→ **DIRECTIONS**:
Each line in the material below, starting at the one that contains "même au prorata de la période non consommée." and ending at the one that contains "Tin tức tổng hợp", should be repeated exactly; the pictures should not.

■ ■ ■ ■ ■ ■ ■

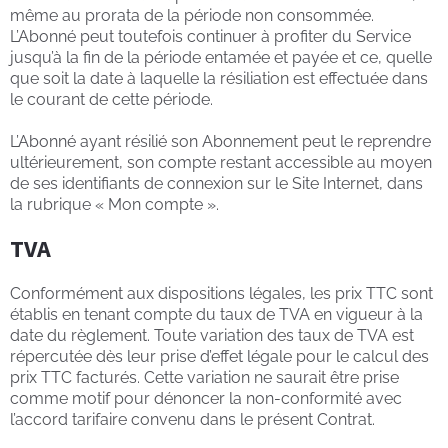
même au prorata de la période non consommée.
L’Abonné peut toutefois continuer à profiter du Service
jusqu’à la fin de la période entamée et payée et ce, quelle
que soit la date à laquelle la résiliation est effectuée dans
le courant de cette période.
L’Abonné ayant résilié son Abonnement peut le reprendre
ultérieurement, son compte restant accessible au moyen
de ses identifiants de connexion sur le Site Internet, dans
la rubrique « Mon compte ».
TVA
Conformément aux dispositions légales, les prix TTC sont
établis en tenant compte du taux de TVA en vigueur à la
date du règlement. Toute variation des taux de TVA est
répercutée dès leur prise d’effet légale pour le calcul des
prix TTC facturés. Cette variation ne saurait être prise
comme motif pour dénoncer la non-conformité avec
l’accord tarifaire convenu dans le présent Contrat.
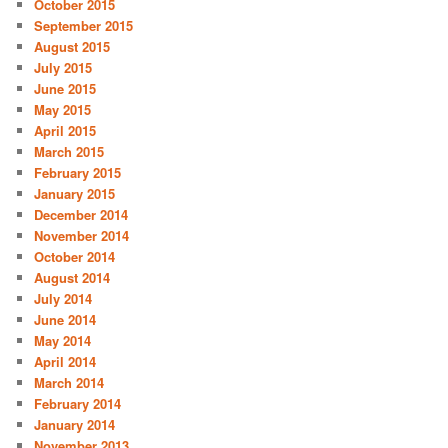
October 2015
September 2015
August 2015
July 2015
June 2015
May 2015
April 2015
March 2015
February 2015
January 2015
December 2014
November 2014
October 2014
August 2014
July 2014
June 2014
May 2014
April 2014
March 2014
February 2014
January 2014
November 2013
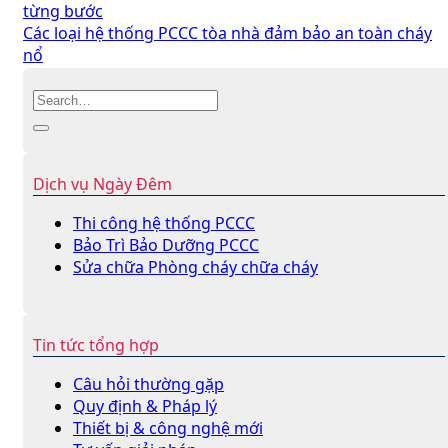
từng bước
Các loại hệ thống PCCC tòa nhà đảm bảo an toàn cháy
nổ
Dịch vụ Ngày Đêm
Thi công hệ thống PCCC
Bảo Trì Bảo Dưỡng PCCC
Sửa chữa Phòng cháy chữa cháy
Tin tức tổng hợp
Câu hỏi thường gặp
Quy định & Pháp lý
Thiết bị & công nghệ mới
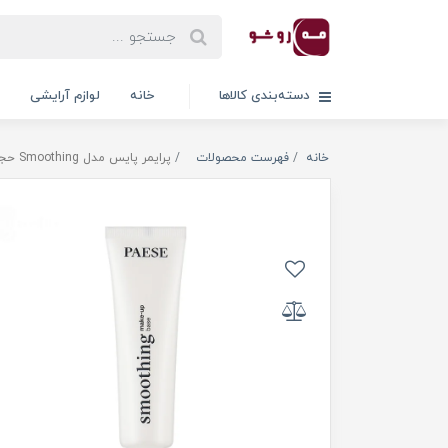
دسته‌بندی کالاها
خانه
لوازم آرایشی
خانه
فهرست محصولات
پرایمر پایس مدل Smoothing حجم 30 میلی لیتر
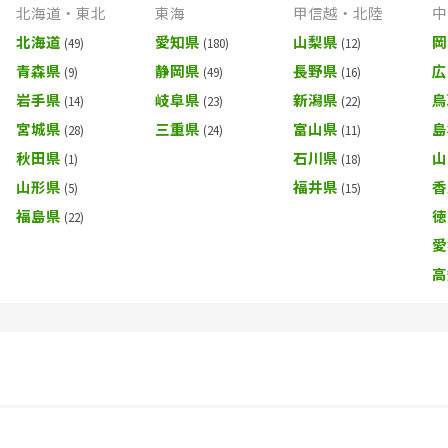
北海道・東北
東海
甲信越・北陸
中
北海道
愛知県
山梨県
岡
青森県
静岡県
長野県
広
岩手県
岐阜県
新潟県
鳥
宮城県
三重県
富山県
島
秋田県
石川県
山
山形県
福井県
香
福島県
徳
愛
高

■ ■ ■ ■ ■ ■ ■

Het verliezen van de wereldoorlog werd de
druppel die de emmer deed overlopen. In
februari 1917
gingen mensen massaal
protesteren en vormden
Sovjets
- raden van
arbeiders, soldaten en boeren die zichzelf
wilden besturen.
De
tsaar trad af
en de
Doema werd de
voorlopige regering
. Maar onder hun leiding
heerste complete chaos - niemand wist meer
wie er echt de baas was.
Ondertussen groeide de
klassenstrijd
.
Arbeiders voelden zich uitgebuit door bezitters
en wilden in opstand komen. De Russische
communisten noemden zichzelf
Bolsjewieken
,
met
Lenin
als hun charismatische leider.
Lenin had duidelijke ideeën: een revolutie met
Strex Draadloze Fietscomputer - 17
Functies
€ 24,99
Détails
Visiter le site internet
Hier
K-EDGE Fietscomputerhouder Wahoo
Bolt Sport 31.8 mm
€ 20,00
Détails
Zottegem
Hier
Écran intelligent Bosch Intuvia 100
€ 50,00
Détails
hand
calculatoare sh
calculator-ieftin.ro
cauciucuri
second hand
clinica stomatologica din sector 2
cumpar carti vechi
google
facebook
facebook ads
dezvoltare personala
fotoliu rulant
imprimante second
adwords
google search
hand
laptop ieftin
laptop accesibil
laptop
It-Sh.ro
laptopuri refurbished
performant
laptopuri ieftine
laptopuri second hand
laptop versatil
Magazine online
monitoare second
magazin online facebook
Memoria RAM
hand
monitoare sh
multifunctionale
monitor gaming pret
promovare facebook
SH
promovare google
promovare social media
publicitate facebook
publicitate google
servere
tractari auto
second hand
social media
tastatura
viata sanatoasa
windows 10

■ ■ ■ ■ ■ ■ ■

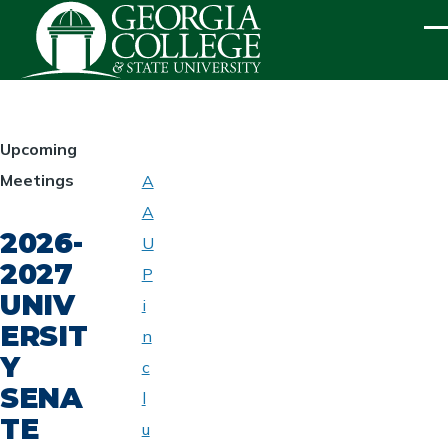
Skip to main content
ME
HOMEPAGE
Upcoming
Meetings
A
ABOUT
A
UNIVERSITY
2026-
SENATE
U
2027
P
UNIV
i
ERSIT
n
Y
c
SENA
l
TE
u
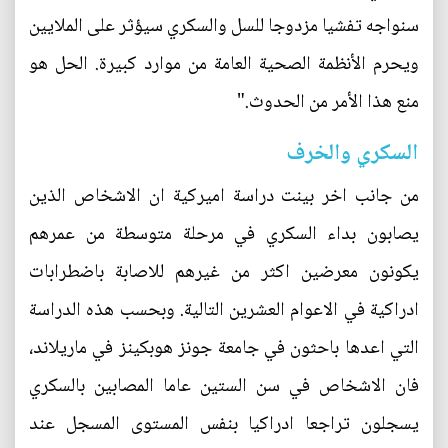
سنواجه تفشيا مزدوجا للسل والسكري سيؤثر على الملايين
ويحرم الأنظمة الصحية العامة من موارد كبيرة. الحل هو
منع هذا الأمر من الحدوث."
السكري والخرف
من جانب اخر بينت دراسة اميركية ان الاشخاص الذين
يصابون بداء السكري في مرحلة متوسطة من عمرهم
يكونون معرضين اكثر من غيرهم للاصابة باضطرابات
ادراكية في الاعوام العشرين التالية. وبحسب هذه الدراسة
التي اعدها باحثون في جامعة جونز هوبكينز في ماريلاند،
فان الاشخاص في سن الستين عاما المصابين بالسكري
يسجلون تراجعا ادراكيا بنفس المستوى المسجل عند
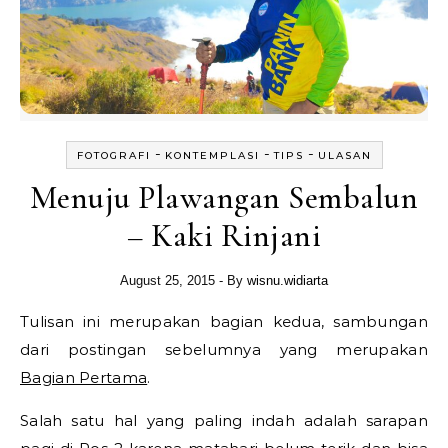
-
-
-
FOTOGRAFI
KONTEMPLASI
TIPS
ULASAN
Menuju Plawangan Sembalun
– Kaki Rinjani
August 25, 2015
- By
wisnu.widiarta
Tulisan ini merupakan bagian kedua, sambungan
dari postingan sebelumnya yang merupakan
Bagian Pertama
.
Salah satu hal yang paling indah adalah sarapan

■ ■ ■ ■ ■ ■ ■

→ **ANSWER TO THE PROBLEM**:
même au prorata de la période non consommée.
L’Abonné peut toutefois continuer à profiter du Service
jusqu’à la fin de la période entamée et payée et ce, quelle
que soit la date à laquelle la résiliation est effectuée dans
le courant de cette période.
L’Abonné ayant résilié son Abonnement peut le reprendre
ultérieurement, son compte restant accessible au moyen
de ses identifiants de connexion sur le Site Internet, dans
la rubrique « Mon compte ».
TVA
Conformément aux dispositions légales, les prix TTC sont
établis en tenant compte du taux de TVA en vigueur à la
date du règlement. Toute variation des taux de TVA est
répercutée dès leur prise d’effet légale pour le calcul des
prix TTC facturés. Cette variation ne saurait être prise
comme motif pour dénoncer la non-conformité avec
l’accord tarifaire convenu dans le présent Contrat.
October 2015
September 2015
August 2015
July 2015
June 2015
May 2015
April 2015
March 2015
February 2015
January 2015
December 2014
November 2014
October 2014
August 2014
July 2014
June 2014
May 2014
April 2014
March 2014
February 2014
January 2014
November 2013
từng bước
Các loại hệ thống PCCC tòa nhà đảm bảo an toàn cháy
nổ
Dịch vụ Ngày Đêm
Thi công hệ thống PCCC
Bảo Trì Bảo Dưỡng PCCC
Sửa chữa Phòng cháy chữa cháy
Tin tức tổng hợp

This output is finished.